CNN journalist Jeff Zeleny was one expressing that concern.
So one thing I think the media has done incorrectly in terms of describing Trump voters as interviewing people only after Trump rallies. The vast majority of Trump voters have never gone to a Trump rally, have never, you know, stood in line for hours and hours and hours. And for those of you who’ve covered Trump rallies, you’ve seen some of the same people at rally, after rally, after rally. These are groupies. These are people who are going for the show, for the rock concert, if you will. So I think talking to voters who are interested enough and following things along, but not as obsessed with, you know, the candidate on either side that it sort of tends the view.
Some of those some of the people do attend multiple Trump rallies because they’re groupies interested in the show. An unknown number of them, even unknown by the august Zeleny. Many more, though, attend multiple Trump rallies, not because they’re obsessed, but because they are interested enough and following things along, and want to hear things straight from the horse’s mouth. And they—we–can’t trust the media to present his rallies honestly and with balance. Zeleny chose to claim the one set of frequent attendees were the whole of the frequent attendees, completely ignoring even the possibility of the other set’s existence.
And this bit by Ana Ceballos of The Miami Herald:
…DeSantis never made “small talk” with reporters….
He won’t hobnob with reporters. What a precious whine. More seriously: why would he make “small talk” when journalists are just going to print some of those off-the-record small talk remarks whenever those remarks are convenient to the journalists’ predetermined narrative, all the while attributing them to leaks by “a person familiar with the exchange” or a “high official?”
(Aside: there was a time when editors required at least two on-the-record sources to corroborate anonymous “person familiar” or “high official” claims. Editors have long since walked away from that standard. What concrete, measurable, publicly available standard of journalistic integrity do editors use today?)
Ceballos went on, on the subject of a claimed desire to build trust of the journalist by the staffer and/or politician:
They [DeSantis’ staffers] don’t often get on the phone, either, because they want everything in writing just in case they can attack you for it. So it’s really difficult to even have candid conversations with them and just an on-background, off-the-record conversation.
Yeah. It couldn’t possibly be because they need the written record so they can defend themselves or their administration when journalists leak and distort the on-background, off-the-record remarks in order to attack them. Trust goes both ways.

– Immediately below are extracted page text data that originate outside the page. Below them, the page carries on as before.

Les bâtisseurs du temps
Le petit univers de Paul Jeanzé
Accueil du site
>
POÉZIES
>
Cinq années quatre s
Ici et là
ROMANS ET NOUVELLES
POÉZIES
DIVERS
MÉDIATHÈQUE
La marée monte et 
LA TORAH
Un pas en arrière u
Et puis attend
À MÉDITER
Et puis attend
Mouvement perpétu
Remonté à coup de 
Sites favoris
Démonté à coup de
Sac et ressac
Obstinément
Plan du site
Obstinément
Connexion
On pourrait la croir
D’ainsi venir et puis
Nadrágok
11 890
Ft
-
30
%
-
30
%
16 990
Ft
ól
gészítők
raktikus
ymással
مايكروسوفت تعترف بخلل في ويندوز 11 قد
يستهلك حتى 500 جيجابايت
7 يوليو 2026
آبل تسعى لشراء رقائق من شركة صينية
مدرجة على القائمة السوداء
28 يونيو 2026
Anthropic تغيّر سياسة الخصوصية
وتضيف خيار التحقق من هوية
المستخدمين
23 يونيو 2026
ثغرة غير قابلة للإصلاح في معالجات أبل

A canonical example of that lack of trustworthiness, that deliberate distortion, that contempt for us in thinking we’re too grindingly stupid to decide for ourselves how to interpret what we hear, is in their presentation of Trump’s Asheville, NC, speech late in his 2016 campaign. “Journalists” covering the speech, and others merely repeating what their fellows wrote, accurately quoted Trump as saying that there were “good people on both sides of the argument.” But the lie, and the contempt for us inherent in their lie, was in the “journalists'” decision to strip off the context of Trump’s remark and to claim that Trump was talking about the rioters that rioted. Even a casual perusal of the transcript of that speech—unneeded by all those who were present and heard what Trump actually said—demonstrates that far from drawing equivalence regarding the rioters, Trump was plainly talking about the debate over whether certain statues should be torn down or relocated.

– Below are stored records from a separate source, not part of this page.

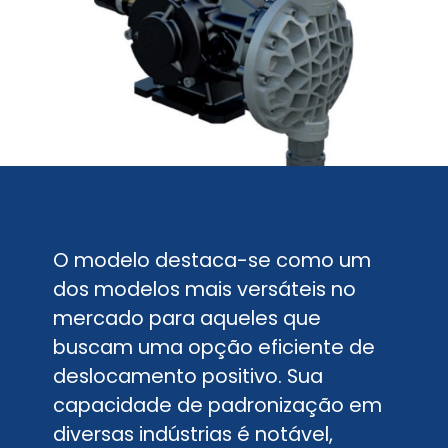
O modelo destaca-se como um
dos modelos mais versáteis no
mercado para aqueles que
buscam uma opção eficiente de
deslocamento positivo. Sua
capacidade de padronização em
diversas indústrias é notável,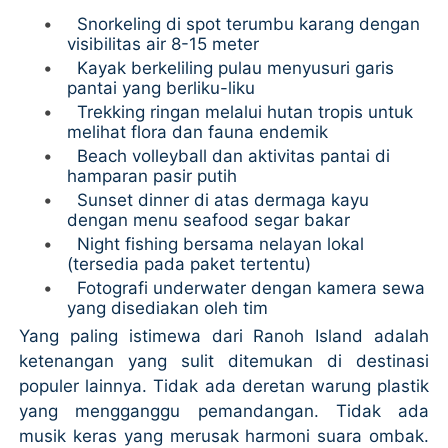
•
Snorkeling di spot terumbu karang dengan
visibilitas air 8-15 meter
•
Kayak berkeliling pulau menyusuri garis
pantai yang berliku-liku
•
Trekking ringan melalui hutan tropis untuk
melihat flora dan fauna endemik
•
Beach volleyball dan aktivitas pantai di
hamparan pasir putih
•
Sunset dinner di atas dermaga kayu
dengan menu seafood segar bakar
•
Night fishing bersama nelayan lokal
(tersedia pada paket tertentu)
•
Fotografi underwater dengan kamera sewa
yang disediakan oleh tim
Yang paling istimewa dari Ranoh Island adalah
ketenangan yang sulit ditemukan di destinasi
populer lainnya. Tidak ada deretan warung plastik
yang mengganggu pemandangan. Tidak ada
musik keras yang merusak harmoni suara ombak.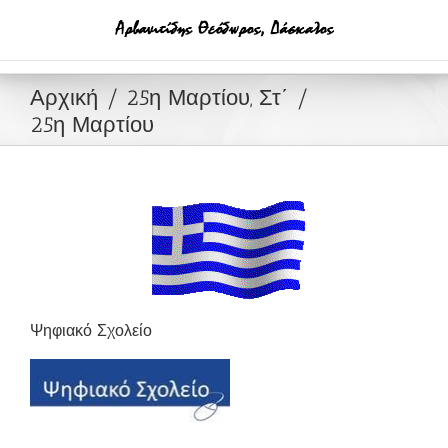
Μετάβαση
στο
περιεχόμενο
Αρχική
25η Μαρτίου, Στ΄
25η Μαρτίου
Ψηφιακό Σχολείο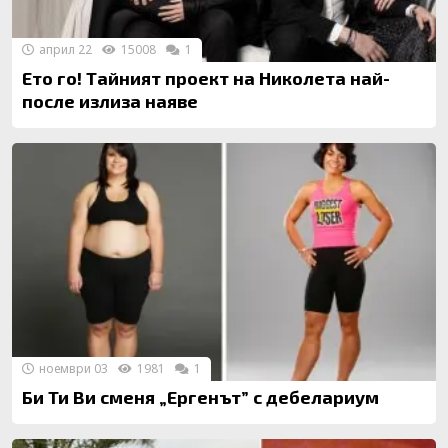
април 22
15008
1
Ето го! Тайният проект на Николета най-
после излиза наяве
ноември 03
1981
1
Би Ти Ви сменя „Ергенът” с дебелариум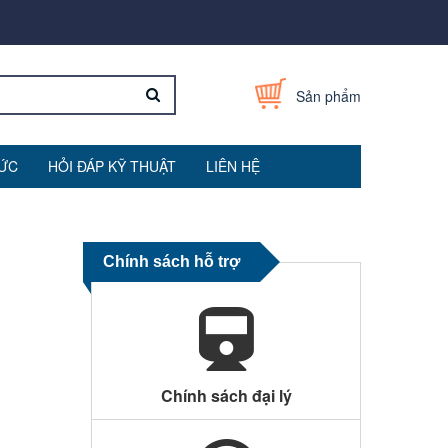
Sản phẩm
TỨC
HỎI ĐÁP KỸ THUẬT
LIÊN HỆ
Chính sách hỗ trợ
Chính sách đại lý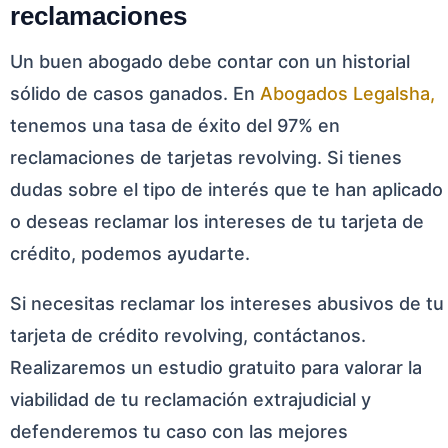
reclamaciones
Un buen abogado debe contar con un historial
sólido de casos ganados. En
Abogados Legalsha,
tenemos una tasa de éxito del 97% en
reclamaciones de tarjetas revolving. Si tienes
dudas sobre el tipo de interés que te han aplicado
o deseas reclamar los intereses de tu tarjeta de
crédito, podemos ayudarte.
Si necesitas reclamar los intereses abusivos de tu
tarjeta de crédito revolving, contáctanos.
Realizaremos un estudio gratuito para valorar la
viabilidad de tu reclamación extrajudicial y
defenderemos tu caso con las mejores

The attendees at the Campaign Journalism Conference also seem to have ignored the press’ penchant for rewriting history to attempt to erase their past distortions when they’re caught out. News outlets routinely rewrite headlines when their inaccuracies are exposed, doing it on the sly without fanfare, expecting that we’re too stupid to notice. They do the same with later-exposed errors in the body of their articles, and for the same reason. This is nothing but naked revisionist history that would make any propagandist proud. The honest, the respectful, thing for these outlets to do would be to acknowledge their errors with the same prominence in which they made them and print their correction—their errata, if you will—at the head of the article in which the error was made, while leaving the article and headline otherwise intact.

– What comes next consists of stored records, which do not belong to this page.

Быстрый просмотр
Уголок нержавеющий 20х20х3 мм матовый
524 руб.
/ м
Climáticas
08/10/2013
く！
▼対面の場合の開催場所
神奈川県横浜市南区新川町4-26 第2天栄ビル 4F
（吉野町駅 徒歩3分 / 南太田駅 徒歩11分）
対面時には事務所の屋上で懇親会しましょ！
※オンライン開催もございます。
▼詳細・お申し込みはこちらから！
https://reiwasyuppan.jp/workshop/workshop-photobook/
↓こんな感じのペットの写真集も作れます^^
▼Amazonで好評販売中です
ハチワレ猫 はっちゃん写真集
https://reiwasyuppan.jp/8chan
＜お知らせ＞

One more item the conference attendees seem to have ignored: The New York Times‘ front-page announcement during Trump’s 2016 campaign that there should be no more objectivity in news reporting vis-à-vis Trump; journalists should take sides. This was followed by a broadcast news media anchor claiming in all seriousness that there are not two sides to every story. Only one side, very often, was fit to be presented.
The “news” media mavens’ contempt for us ordinary Americans is no perception. They really are contemptuous of us. Zeleny put that on clear display; so did Ceballos. These “journalists,” in their oh-so-much-smarter-than-us obliviousness, their breathtaking thin-skinned-ness, can’t even recognize the contempt they have for so many Americans in their own remarks. This is reminiscent of a politician’s claim that millions of Americans are irredeemable and deplorable. And of another politician’s claim that 15% of us are just no good.
This is what passes for journalism today. This is the actual contempt for us that journalists have.